28/07/2006

TRIBUNA DA IMPRENSA



Descoberta quadrilha de advogados fraudadores

O Serviço de Inteligência da Receita Federal conseguiu chegar a três fraudadores responsáveis, nos últimos cinco anos, pela apresentação de 1,4 mil declarações do Imposto de Renda de pessoas físicas fraudadas, que totalizavam cerca de R$ 5 milhões a serem restituídos.

No escritório de contabilidade e advocacia de Richardson Soares Romero e do seu pai, Rubem Romero, na Tijuca, Zona Norte, policiais federais e auditores da Receita localizaram uma grande quantidade de identidades que tinham em comum fotos de Richardson disfarçado.

O terceiro envolvido nas fraudes é Sérgio Antunes Gonçalves que, embora resida na Barra da Tijuca, na Zona Oeste, tinha ligação com os Romero. Na casa dele foram localizadas cópias de declarações de renda fraudadas que haviam sido apresentadas à Receita Federal.

Juntos, eles conseguiram cerca de 1,4 mil CPFs, utilizando para isto identidades falsificadas com dados de centenas de pessoas atraídas por anúncios com promessas de emprego.

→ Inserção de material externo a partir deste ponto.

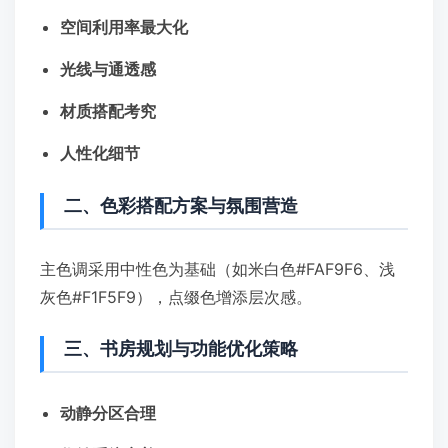
空间利用率最大化
光线与通透感
材质搭配考究
人性化细节
二、色彩搭配方案与氛围营造
主色调采用中性色为基础（如米白色#FAF9F6、浅
灰色#F1F5F9），点缀色增添层次感。
三、书房规划与功能优化策略
动静分区合理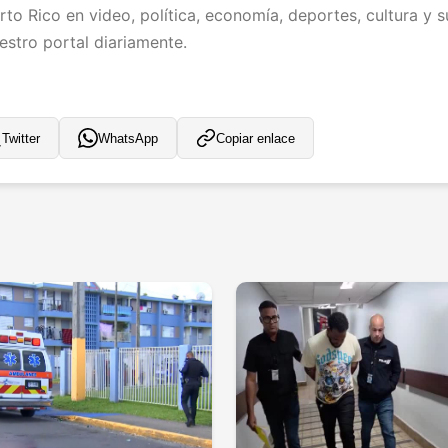
rto Rico en video, política, economía, deportes, cultura y 
uestro portal diariamente.
Twitter
WhatsApp
Copiar enlace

A partir da documentação deixada pelos candidatos aos cargos anunciados, eles montavam a cédula de identificação fazendo pequenas modificações nas informações sobre nome, nascimento e filiação, porém usando o número original do RG. A foto utilizada era sempre de alguém do grupo.

Como o cadastro da Receita só confere nome, filiação e data de nascimento, era possível emitir novos CPFs usados, não apenas nas declarações de renda fraudadas, como na abertura de contas bancárias. Como fonte pagadora, usavam empresas inativas há anos ou criavam empresas fantasmas. Com o conhecimento de contador, Richardson apresentava anualmente à Receita uma Dirf - Declaração de Imposto Retido na Fonte - destas empresas.

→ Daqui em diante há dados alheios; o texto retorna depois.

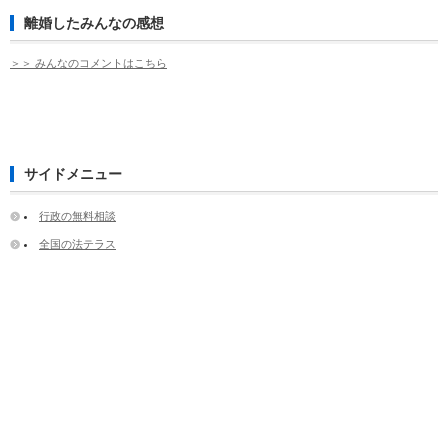
離婚したみんなの感想
＞＞ みんなのコメントはこちら
サイドメニュー
行政の無料相談
全国の法テラス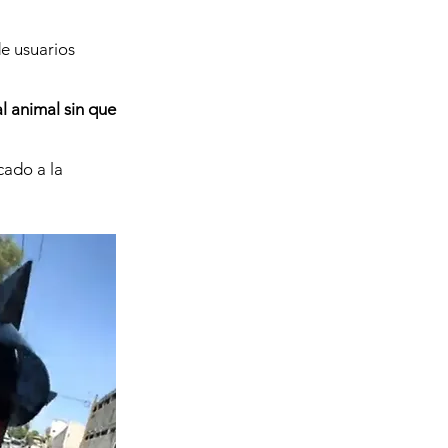
e usuarios
l animal sin que
cado a la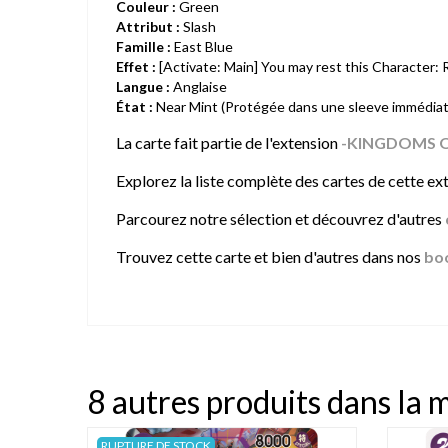
Couleur :
Green
Attribut :
Slash
Famille :
East Blue
Effet :
[Activate: Main] You may rest this Character: R
Langue :
Anglaise
État :
Near Mint (Protégée dans une sleeve immédia
La carte fait partie de l'extension
-KINGDOMS O
Explorez la liste complète des cartes de cette exte
Parcourez notre sélection et découvrez d'autres
Trouvez cette carte et bien d'autres dans nos
bo
8 autres produits dans la 
RUPTURE DE STOCK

Em 2002, quando 240 declarações apresentaram como fonte pagadora a mesma empresa inativa, o esquema foi identificado. Desde então a Receita começou a monitorá-los, conseguindo evitar a restituição. Ainda assim, mais de R$ 1 milhão foi restituídos.

A reportagem esteve ontem no escritório de contabilidade, mas ele estava fechado "por motivo de falecimento de um familiar". Sérgio Antunes não foi localizado.